NEW YORK (CBSNewYork/AP) — Transit officials have decided to alter subway tiles at a Manhattan station that have a cross-like design similar to that of the Confederate flag.

The tiles feature a blue cross with white border over a red background, but there are no stars on the tiles and the cross matches up with other parts of the wall’s design, 1010 WINS’ Roger Stern reported.

Metropolitan Transportation Authority Kevin Ortiz said Friday the agency is modifying the tiles at the 40th Street entrance to the Times Square subway stop to make it “crystal clear” that they don’t depict the flag. He said the design installed decades ago was meant to reflect Times Square’s status as the “Crossroads of the World.”

“These are not Confederate flags, it is a design based on geometric forms that represent the ‘Crossroads of the World’ and to avoid absolutely any confusion we will modify them to make that absolutely crystal clear,” Ortiz’s full statement read.

On the left is a photo taken by Roger Stern of the subway tiles at the 40th Street station and at right is a photo of Times Square provided by Kevin Ortiz depicting what the tile design represents.

The decision comes in the wake of the deadly rally over a Robert E. Lee statue in Charlottesville, Virginia, which has caused communities across the nation to remove Confederate memorials and symbols.

Stern went to the station to ask straphangers what they think of the design.

“It looks like it has a resemblance of a Confederate flag,” said one man.

“It just looks like an ‘X,'” another man said.

“I think for peace sake maybe they should change it,” one woman said.

“To me, it’s not offensive,” another woman said.

The MTA didn’t say how the tiles would be changed or when the work would begin.

On Wednesday, two plaques honoring Lee were removed from a maple tree outside St. John’s Episcopal Church in Brooklyn.

Gov. Andrew Cuomo is also asking the Army to have Confederate names removed from the streets of Fort Hamilton.

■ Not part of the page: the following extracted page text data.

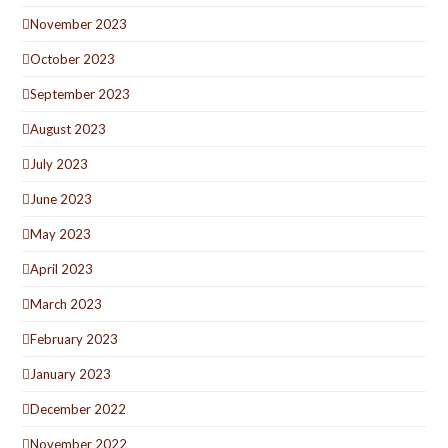
November 2023
October 2023
September 2023
August 2023
July 2023
June 2023
May 2023
April 2023
March 2023
February 2023
January 2023
December 2022
November 2022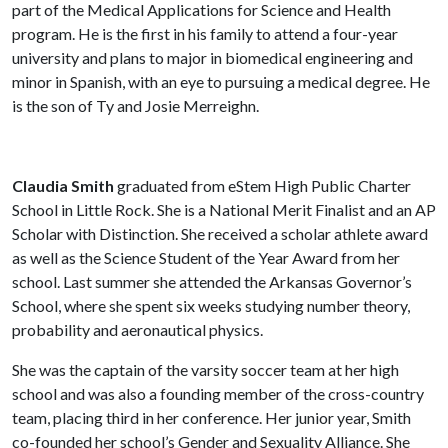
part of the Medical Applications for Science and Health
program. He is the first in his family to attend a four-year
university and plans to major in biomedical engineering and
minor in Spanish, with an eye to pursuing a medical degree. He
is the son of Ty and Josie Merreighn.
Claudia Smith
graduated from eStem High Public Charter
School in Little Rock. She is a National Merit Finalist and an AP
Scholar with Distinction. She received a scholar athlete award
as well as the Science Student of the Year Award from her
school. Last summer she attended the Arkansas Governor’s
School, where she spent six weeks studying number theory,
probability and aeronautical physics.
She was the captain of the varsity soccer team at her high
school and was also a founding member of the cross-country
team, placing third in her conference. Her junior year, Smith
co-founded her school’s Gender and Sexuality Alliance. She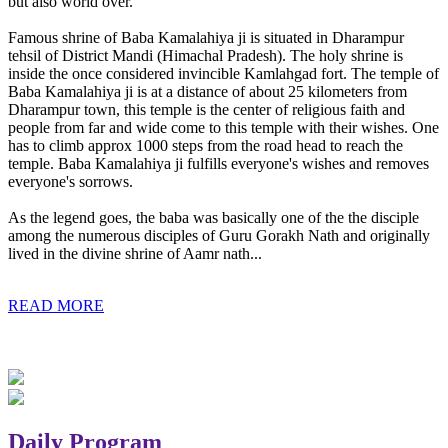
but also world over.
Famous shrine of Baba Kamalahiya ji is situated in Dharampur
tehsil of District Mandi (Himachal Pradesh). The holy shrine is
inside the once considered invincible Kamlahgad fort. The temple of
Baba Kamalahiya ji is at a distance of about 25 kilometers from
Dharampur town, this temple is the center of religious faith and
people from far and wide come to this temple with their wishes. One
has to climb approx 1000 steps from the road head to reach the
temple. Baba Kamalahiya ji fulfills everyone's wishes and removes
everyone's sorrows.
As the legend goes, the baba was basically one of the the disciple
among the numerous disciples of Guru Gorakh Nath and originally
lived in the divine shrine of Aamr nath...
READ MORE
Daily Program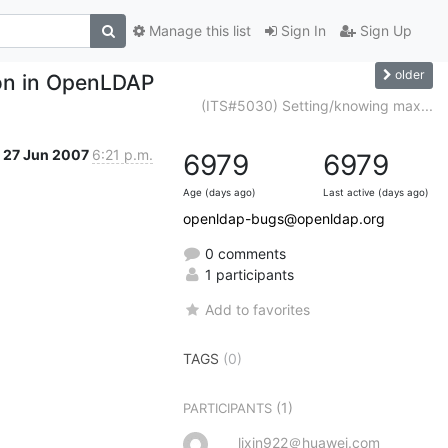
Manage this list
Sign In
Sign Up
older
ion in OpenLDAP
(ITS#5030) Setting/knowing max...
27 Jun 2007
6:21 p.m.
6979
6979
Age (days ago)
Last active (days ago)
openldap-bugs@openldap.org
0 comments
1 participants
Add to favorites
TAGS
(0)
(1)
PARTICIPANTS
lixin922＠huawei.com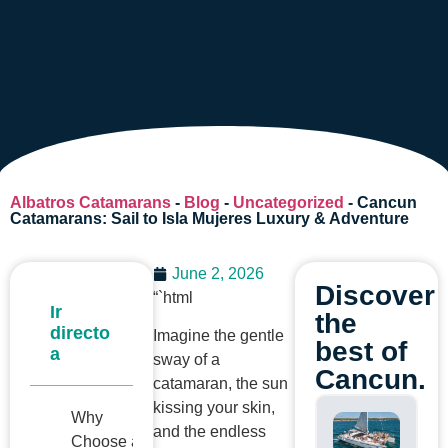
Albatros Catamarans
-
Blog
-
Uncategorized
-
Cancun
Catamarans: Sail to Isla Mujeres Luxury & Adventure
June 2, 2026
Discover
“`html
Ir
the
directo
Imagine the gentle
best of
a
sway of a
Cancun.
catamaran, the sun
kissing your skin,
Why
and the endless
Choose a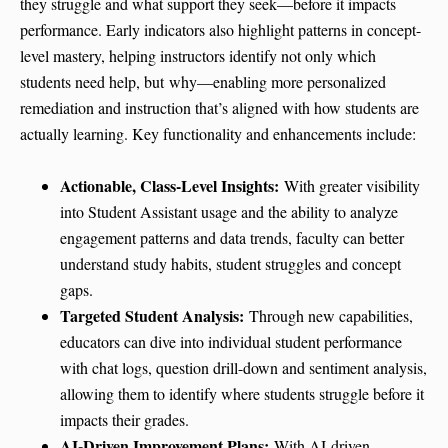
they struggle and what support they seek—before it impacts
performance. Early indicators also highlight patterns in concept-
level mastery, helping instructors identify not only which
students need help, but why—enabling more personalized
remediation and instruction that’s aligned with how students are
actually learning. Key functionality and enhancements include:
Actionable, Class-Level Insights:
With greater visibility
into Student Assistant usage and the ability to analyze
engagement patterns and data trends, faculty can better
understand study habits, student struggles and concept
gaps.
Targeted Student Analysis:
Through new capabilities,
educators can dive into individual student performance
with chat logs, question drill-down and sentiment analysis,
allowing them to identify where students struggle before it
impacts their grades.
AI-Driven Improvement Plans:
With AI-driven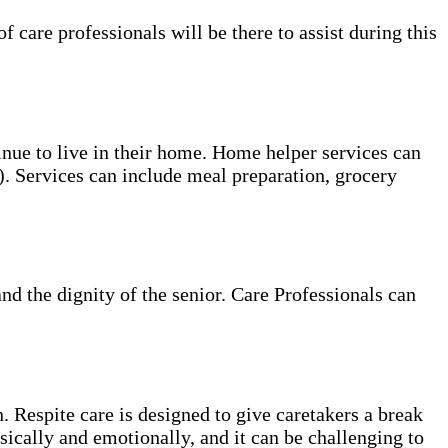
care professionals will be there to assist during this
tinue to live in their home. Home helper services can
s). Services can include meal preparation, grocery
and the dignity of the senior. Care Professionals can
. Respite care is designed to give caretakers a break
sically and emotionally, and it can be challenging to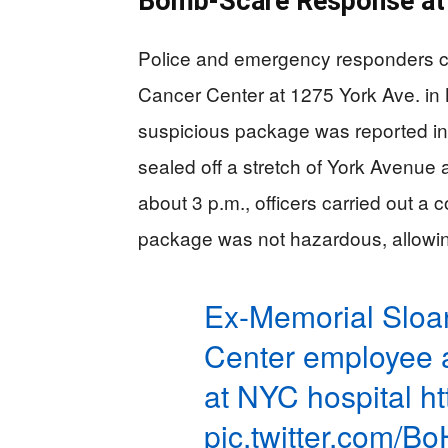
Bomb-Scare Response at 
Police and emergency responders c
Cancer Center at 1275 York Ave. in
suspicious package was reported in
sealed off a stretch of York Avenue
about 3 p.m., officers carried out a
package was not hazardous, allowin
Ex-Memorial Sloa
Center employee a
at NYC hospital
h
pic.twitter.com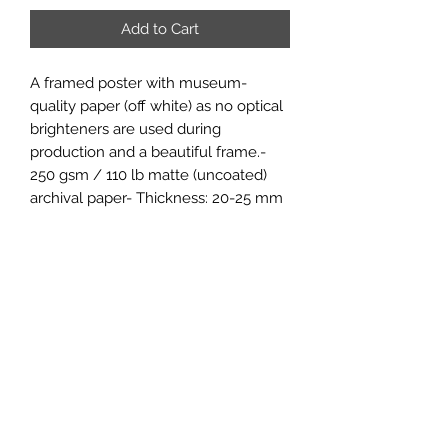
Add to Cart
A framed poster with museum-
quality paper (off white) as no optical 
brighteners are used during 
production and a beautiful frame.- 
250 gsm / 110 lb matte (uncoated) 
archival paper- Thickness: 20-25 mm 
/0.79"–0.98" and for the USA market 
thickness is 1.9 cm/0.75" - 
Shatterproof, transparent plexiglass.- 
Includes hanging kit, to hang in both 
portrait and landscape orientations.- 
For indoor useThe frame and poster 
are delivered together. The poster 
needs to be mounted by the end-
recipient.Printed and shipped on 
demand. No minimums.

Mayor Bill de Blasio says the city will conduct a 90-day review of “all symbols of hate” on city property in wake of last weekend’s events in Charlottesville, Virginia. The mayor has already ordered the removal of a granite marker honoring Henri Philippe Pétain on the Canyon of Heroes on Morris and Broadway in Manhattan. Pétain was found guilty of treason in France after he helped the Nazis lead thousands of the Jewish faith to their deaths.

Meanwhile at Bronx Community College, the college president said the school will be removing and replacing the busts of Lee and Thomas Jonathan “Stonewall” Jackson after requests from community members.